What Is Dividend Paying Whole Life Insurance?
- Get the facts about dividend paying whole life insurance. Discover its benefits and drawbacks so you can determine if it's the right coverage for you.
All life insurance ensures that your loved ones have access to money to cover expenses after you die, but some policies also provide benefits over your lifetime. Dividend paying whole life insurance is one example. By learning about its features, benefits and drawbacks, you can decide if this form of life insurance is best for your needs.
Dividend Paying Whole Life Insurance Defined
Dividend paying whole life provides a death benefit after you die and builds up a cash value while you're alive. Unlike term life, the insurance doesn't expire; it remains in effect throughout your life if you continue to make premium payments. Each year, a policy that offers dividends may pay out a bonus called a dividend. Normally, the dividend is a percentage of the value of a policy. For example, the life insurance company may offer a dividend of 5%, which would be $5,000 on a $100,000 policy.
Which Type of Life Policy Pays Dividends?
Whole life is the form of life insurance most likely to pay dividends. Other types of insurance that build up a cash value, such as universal and variable life, normally don't offer dividends.
Does Whole Life Insurance Earn Dividends?
Whole life is generally the only type that pays dividends. However, not all whole life policies offer this benefit. Policies that pay dividends are sometimes called participating policies. Those that don't are non-participating.
Benefits of Whole Life With Dividend Payments
Policies that pay dividends have many benefits, such as:
- Faster growth of cash value. You can usually use the dividend to increase the balance of the cash account linked to your life insurance policy to increase its value.
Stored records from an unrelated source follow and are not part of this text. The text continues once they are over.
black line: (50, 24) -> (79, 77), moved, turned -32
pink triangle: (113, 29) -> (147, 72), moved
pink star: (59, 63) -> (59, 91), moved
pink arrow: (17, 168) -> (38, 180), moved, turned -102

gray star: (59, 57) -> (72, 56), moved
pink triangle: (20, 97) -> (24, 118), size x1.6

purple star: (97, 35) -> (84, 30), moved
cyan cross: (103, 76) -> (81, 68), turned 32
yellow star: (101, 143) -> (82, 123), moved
- Access to cash. Most life insurance companies let you take the dividend as a cash payment that you can use to supplement your income, cover an expense or invest.
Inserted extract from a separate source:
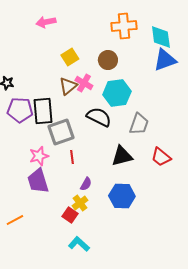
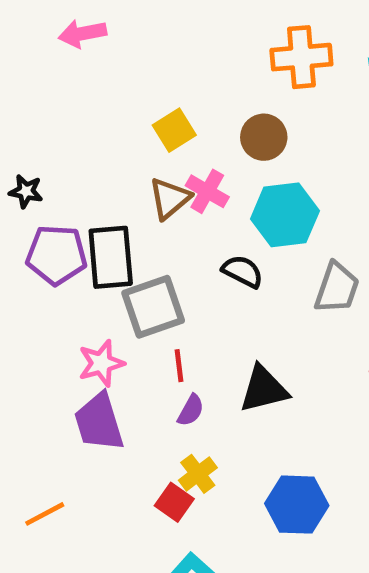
pink arrow: (46, 22) -> (82, 34), moved
black semicircle: (99, 117) -> (243, 271), size x0.7
black triangle: (122, 156) -> (264, 389), moved
purple semicircle: (86, 184) -> (191, 410), moved
blue hexagon: (122, 196) -> (297, 505), moved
- Ability to buy more insurance. Often, insurers let you take the premium payment and buy a second permanent life insurance policy to increase the death benefit available to your loved ones.
- Reduced premiums. You may be able to apply the dividend to your monthly premiums so that you pay less or can stop paying for a set period.
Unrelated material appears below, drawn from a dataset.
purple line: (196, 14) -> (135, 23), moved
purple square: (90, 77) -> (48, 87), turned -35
- Loan size reduction. If you took out a policy loan against your life insurance, you can usually apply the dividend as a payment.
- Tax-free. The IRS generally considers dividends as a return of premiums paid. As a result, you're unlikely to need to claim them on your income tax if you apply the money to your policy or take a cash payout.
- No impact on the face value. Accepting a dividend doesn't decrease the death benefit of your policy the way taking a cash withdrawal can.
Drawbacks of Whole Life with Dividend Payments
Some disadvantages to dividend-paying policies are:
- Greater cost. Premium payments for dividend paying whole life are usually higher than non-participating whole life policies.
- Not guaranteed. Life insurers usually only pay dividends if their companies perform well during the previous fiscal year. If a life insurance company struggles financially, you may not receive a dividend.
- Variable size. Life insurance companies set new dividends annually. The amount could be more or less than the previous year, making it hard to rely on dividends to cover regular expenses.